Легкая тень набежала на его улыбающиеся глаза, когда он отвечал:

— Ее здесь нет. Я отведу вас к ней.

Легким кивком он отпустил детей.

Пока мы поднимались по лестнице, он объяснял:

— Мы уже несколько лет мучаемся с ней из-за слабого здоровья. С тех пор, как она переболела скарлатиной, сердце у нее испортилось. Сейчас у нее грипп, и не похоже, что он скоро пройдет. Бедная малышка!

На втором этаже капитан открыл дверь, и мы опять поднялись по ступенькам узкой винтовой лестницы на третий этаж, в большую солнечную комнату с балконом. Опершись спиной о гору подушек, на старинной деревянной кровати сидела маленькая девочка.

— Это Мария, — сказал капитан, обращаясь к крохотному личику, отдававшему желтизной, с темными кругами под большими черными глазами, и мягко продолжил:

— Уверен, вдвоем вам будет хорошо. У вас даже имена одинаковые.

Слабая улыбка осветила маленькое личико, и тихий голос ответил:

— Да, отец, я очень рада познакомиться с фрейлейн Мария.

— Сейчас фрейлейн должна идти к себе, — объяснил капитан. — Но скоро она придет к тебе опять.

Когда мы спускались по лестнице, он неожиданно повернулся ко мне и спросил:

— Вам понравились дети?

Вопрос застал меня врасплох.

— У них самые прекрасные глаза, которые я видела, — ответила я запинаясь, — но все они выглядят такими бледными и серьезными.

Я ненавидела себя за эти слова, которые их отец вполне мог истолковать как слишком поспешный, а потому, — необоснованно критический вывод, и поспешила добавить:

— Но они очень хорошо себя ведут.

— Не всегда, — с легкой усмешкой возразил капитан.

И неожиданно серьезно — в моих словах он явно услышал больше, чем я намеревалась сказать — добавил, понизив голос, пока нас никто не слышал:

— Видите ли, вы — двадцать шестая в длинной цепочке нянек, гувернанток и учителей, которых мы приглашали к ним с тех пор, как их бедная мать умерла четыре года назад. Это многое вам объяснит. Последняя учительница продержалась здесь всего два месяца, но у меня есть предчувствие, что на этот раз все будет иначе.

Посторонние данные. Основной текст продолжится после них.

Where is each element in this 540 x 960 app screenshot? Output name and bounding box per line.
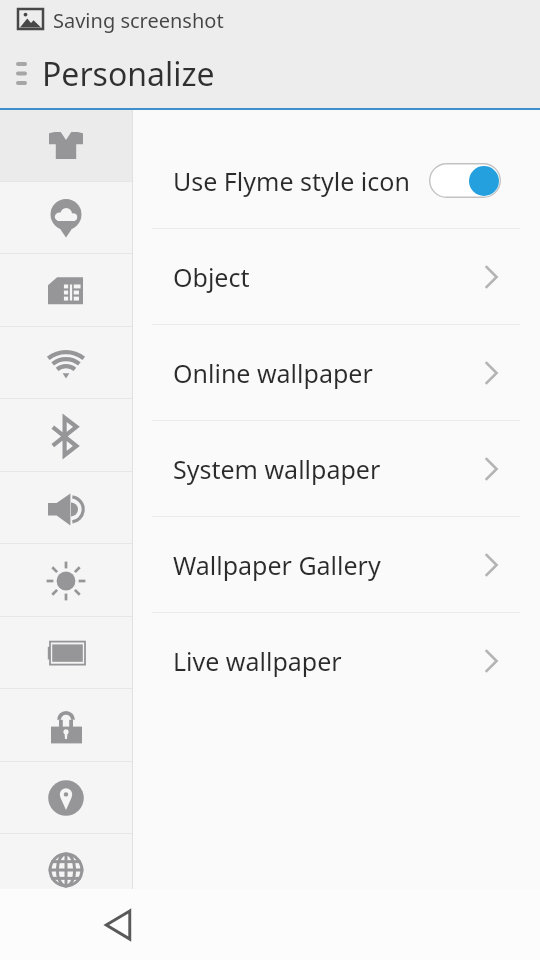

— Да, — улыбнулась я, — девять месяцев.

Он открыл высокую белую дверь в мои апартаменты и со словами «скоро позвонят к обеду» и легким поклоном удалился.

Это была просторная светлая комната с большим окном. Почти весь пол занимал широкий восточный ковер. Массивная антикварная мебель и дорогие обои придавали ей роскошный вид. Белая кровать в специальной нише была убрана шелковым покрывалом бледно-голубого цвета; стол в центре комнаты, прямо под граненой люстрой, покрывала толстая парчовая скатерть. В Ноннберге у нас не было ни ковров, ни шелка, ни парчи, зато на стенах висели старинные иконы с изображениями Господа, Мадонны и всех святых. У каждой двери стояла оловянная, серебряная или глиняная кружка со святой водой. В этой комнате я не нашла ничего подобного. Возле кровати стоял простенький табурет, на котором лежали моя потертая сумочка и горемычная шляпка; гитара стояла рядом и чувствовали они себя здесь такими же чужими, как и я. Присев на табурет, я положила их на колени и так сидела, чувствуя себя абсолютно несчастной, всеми покинутой, пока необычный сильный звук не поднял меня на ноги: звонили к обеду.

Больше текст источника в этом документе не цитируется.